Selon l’étude menée par un cabinet d’avocats, la société Tether Limited détenait 2,54 milliards de dollars dans ses caisses au 1er juin dernier – soit suffisamment de capitaux pour garantir la valeur des Tethers (USDT) en circulation.
Pour un cabinet d’avocats, Tether Limited serait solvable
L’ensemble des Tethers (USDTs) en circulation sont garantis par des dollars. C’est du moins ce qu’affirme Tether Ltd., la société qui émet cet actif numérique, en déclarant détenir environ 2,54 milliards de dollars sur ses comptes. Une information récemment confirmée par Freeh Sporkin & Sullivan LLP (FSS), le cabinet d’avocats cofondé par Louis Freeh, un ancien directeur du FBI.
Selon l’avocat général de Tether, si le cabinet n’a pas mené d’audit officiel, il a pu avoir accès pendant plusieurs semaines aux comptes de la société auprès de deux banques, ce qui lui a permis de rapporter les sommes qu’elle détenait au 1er juin dernier.
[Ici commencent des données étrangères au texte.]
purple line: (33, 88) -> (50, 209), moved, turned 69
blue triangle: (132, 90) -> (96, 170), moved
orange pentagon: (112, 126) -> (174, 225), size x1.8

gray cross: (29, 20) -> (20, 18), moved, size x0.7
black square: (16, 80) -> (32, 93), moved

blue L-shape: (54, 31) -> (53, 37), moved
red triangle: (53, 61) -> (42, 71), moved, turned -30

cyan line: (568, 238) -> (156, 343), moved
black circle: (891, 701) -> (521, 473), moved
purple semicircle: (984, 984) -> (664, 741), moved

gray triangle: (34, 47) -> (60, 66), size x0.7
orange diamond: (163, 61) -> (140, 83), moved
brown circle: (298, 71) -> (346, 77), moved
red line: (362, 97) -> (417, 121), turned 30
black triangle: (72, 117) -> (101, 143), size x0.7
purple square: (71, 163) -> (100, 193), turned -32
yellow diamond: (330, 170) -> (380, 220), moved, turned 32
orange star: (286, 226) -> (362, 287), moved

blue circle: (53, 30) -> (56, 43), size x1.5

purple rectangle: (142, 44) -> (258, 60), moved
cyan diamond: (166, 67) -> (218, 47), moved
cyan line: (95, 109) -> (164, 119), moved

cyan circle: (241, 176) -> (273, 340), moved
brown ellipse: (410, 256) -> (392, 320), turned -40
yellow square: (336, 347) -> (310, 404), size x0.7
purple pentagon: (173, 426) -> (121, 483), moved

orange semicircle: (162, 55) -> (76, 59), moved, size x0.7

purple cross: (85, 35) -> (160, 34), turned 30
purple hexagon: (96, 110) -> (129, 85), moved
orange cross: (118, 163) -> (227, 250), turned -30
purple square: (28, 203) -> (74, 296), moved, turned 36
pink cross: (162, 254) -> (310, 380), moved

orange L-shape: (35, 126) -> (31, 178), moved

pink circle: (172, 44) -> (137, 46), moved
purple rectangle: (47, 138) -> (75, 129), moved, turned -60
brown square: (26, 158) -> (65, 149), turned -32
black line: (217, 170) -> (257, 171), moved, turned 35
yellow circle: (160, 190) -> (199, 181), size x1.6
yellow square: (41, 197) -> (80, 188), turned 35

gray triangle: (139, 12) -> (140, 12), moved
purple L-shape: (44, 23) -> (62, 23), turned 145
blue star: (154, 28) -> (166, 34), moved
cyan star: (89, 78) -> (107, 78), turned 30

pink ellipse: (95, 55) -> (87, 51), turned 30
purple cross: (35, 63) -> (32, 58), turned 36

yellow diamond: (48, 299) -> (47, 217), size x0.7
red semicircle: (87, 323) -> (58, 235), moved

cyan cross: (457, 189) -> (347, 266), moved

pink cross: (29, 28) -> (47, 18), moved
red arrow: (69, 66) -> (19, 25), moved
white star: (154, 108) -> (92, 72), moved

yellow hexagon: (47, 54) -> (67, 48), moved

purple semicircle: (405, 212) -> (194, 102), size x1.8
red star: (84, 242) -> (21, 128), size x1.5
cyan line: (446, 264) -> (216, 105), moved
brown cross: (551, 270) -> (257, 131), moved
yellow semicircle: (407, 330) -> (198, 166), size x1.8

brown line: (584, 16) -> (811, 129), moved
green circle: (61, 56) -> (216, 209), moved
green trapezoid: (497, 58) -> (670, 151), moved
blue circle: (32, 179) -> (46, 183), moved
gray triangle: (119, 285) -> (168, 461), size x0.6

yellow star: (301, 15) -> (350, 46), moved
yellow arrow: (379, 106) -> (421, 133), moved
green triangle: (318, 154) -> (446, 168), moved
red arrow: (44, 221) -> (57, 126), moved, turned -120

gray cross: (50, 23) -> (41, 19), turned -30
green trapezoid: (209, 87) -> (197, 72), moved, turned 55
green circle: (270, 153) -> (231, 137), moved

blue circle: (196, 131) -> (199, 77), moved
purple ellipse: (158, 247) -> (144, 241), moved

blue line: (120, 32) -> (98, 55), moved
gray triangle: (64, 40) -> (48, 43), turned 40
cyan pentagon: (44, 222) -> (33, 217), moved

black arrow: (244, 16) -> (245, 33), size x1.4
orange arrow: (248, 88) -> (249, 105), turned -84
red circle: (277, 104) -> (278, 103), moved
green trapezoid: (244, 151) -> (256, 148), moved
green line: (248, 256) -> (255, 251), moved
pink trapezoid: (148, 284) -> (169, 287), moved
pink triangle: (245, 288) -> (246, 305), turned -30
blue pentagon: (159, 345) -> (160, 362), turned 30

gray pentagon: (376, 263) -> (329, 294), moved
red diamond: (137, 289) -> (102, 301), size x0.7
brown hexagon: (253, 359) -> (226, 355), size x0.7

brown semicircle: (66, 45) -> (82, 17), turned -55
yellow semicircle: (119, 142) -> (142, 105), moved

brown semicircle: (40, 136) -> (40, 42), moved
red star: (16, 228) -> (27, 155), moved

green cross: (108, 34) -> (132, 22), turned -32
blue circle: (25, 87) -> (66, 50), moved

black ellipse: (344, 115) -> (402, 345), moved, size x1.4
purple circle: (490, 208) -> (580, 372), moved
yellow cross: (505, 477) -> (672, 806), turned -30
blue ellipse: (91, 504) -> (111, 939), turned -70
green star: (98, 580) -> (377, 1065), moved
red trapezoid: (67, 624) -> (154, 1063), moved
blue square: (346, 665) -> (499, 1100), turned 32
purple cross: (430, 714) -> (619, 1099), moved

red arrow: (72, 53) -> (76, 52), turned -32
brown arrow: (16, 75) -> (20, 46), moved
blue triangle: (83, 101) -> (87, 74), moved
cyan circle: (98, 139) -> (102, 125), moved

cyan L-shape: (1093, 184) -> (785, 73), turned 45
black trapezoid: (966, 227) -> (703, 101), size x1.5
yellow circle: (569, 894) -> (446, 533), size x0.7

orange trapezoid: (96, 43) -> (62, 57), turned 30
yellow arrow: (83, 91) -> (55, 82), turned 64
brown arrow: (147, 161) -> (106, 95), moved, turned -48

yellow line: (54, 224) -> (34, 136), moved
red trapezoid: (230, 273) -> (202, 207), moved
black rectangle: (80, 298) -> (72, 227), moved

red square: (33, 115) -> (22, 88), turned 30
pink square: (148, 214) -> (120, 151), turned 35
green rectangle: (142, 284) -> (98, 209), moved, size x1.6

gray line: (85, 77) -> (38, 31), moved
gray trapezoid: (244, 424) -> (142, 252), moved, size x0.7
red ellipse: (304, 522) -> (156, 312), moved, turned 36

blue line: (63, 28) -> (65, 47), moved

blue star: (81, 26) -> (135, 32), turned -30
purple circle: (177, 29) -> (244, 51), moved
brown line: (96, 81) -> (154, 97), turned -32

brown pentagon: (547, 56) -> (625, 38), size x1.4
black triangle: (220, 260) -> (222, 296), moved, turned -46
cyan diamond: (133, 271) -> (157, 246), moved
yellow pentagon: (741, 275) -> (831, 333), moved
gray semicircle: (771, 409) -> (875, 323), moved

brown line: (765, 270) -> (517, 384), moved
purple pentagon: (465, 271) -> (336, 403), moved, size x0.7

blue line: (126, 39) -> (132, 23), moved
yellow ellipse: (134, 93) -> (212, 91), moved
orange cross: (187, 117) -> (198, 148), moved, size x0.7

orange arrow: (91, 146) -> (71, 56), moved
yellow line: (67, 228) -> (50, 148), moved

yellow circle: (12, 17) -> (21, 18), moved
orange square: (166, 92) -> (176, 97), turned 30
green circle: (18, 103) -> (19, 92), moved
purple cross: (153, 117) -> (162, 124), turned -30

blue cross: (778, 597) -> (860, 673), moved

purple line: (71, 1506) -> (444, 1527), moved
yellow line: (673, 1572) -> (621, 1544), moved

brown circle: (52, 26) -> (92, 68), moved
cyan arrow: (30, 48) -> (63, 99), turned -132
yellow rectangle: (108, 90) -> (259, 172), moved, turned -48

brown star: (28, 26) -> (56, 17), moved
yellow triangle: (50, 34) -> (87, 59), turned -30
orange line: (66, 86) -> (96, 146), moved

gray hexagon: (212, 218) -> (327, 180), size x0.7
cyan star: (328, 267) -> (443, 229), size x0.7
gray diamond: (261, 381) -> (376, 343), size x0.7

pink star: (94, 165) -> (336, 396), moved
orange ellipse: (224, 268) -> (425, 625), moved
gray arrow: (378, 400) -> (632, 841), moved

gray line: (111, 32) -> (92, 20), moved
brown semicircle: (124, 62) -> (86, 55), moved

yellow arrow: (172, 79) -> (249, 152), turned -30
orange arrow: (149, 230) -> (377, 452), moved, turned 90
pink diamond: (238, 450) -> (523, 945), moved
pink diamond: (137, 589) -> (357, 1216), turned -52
Et ce montant – évalué à 2,54 milliards de dollars – est légèrement supérieur à la valeur de l’ensemble des Tethers en circulation ce jour-là :
De quoi rassurer les investisseurs, puisque les Tethers sont censés constituer un substitut au dollar américain. Chaque USDT peut aini, en théorie, être échangé contre un dollar auprès de la société. Ce token avait été lancé pour permettre aux traders de se tourner facilement vers un actif numérique adossé à une valeur stable, qui soit protégé des fortes fluctuations des crypto-marchés.
Ces dernières semaines, Tether Limited a du faire face à des accusations selon lesquelles elle ne disposerait pas de suffisamment de dollars dans ses caisses pour pouvoir soutenir l’ensemble des Tethers émis – une inquiétude qui persistait malgré l’audit mené par la société Friedman LLP en septembre dernier. Celui-ci montrait que Tether Limited détenait assez de capitaux (442 millions de dollars) pour pouvoir échanger les Tethers qui étaient alors en circulation contre des dollars.
On se souvient qu’en décembre dernier, la Commodity Futures Trading Commission américaine avait fait parvenir une assignation à comparaître à Tether Limited – ce qui constituait, selon la société, une procédure habituelle :
« Nous recevons régulièrement des demandes juridiques de la part des agents des forces de l’ordre et des régulateurs, qui mènent des enquêtes. Nos pratiques veulent que nous ne commentions pas de telles demandes ».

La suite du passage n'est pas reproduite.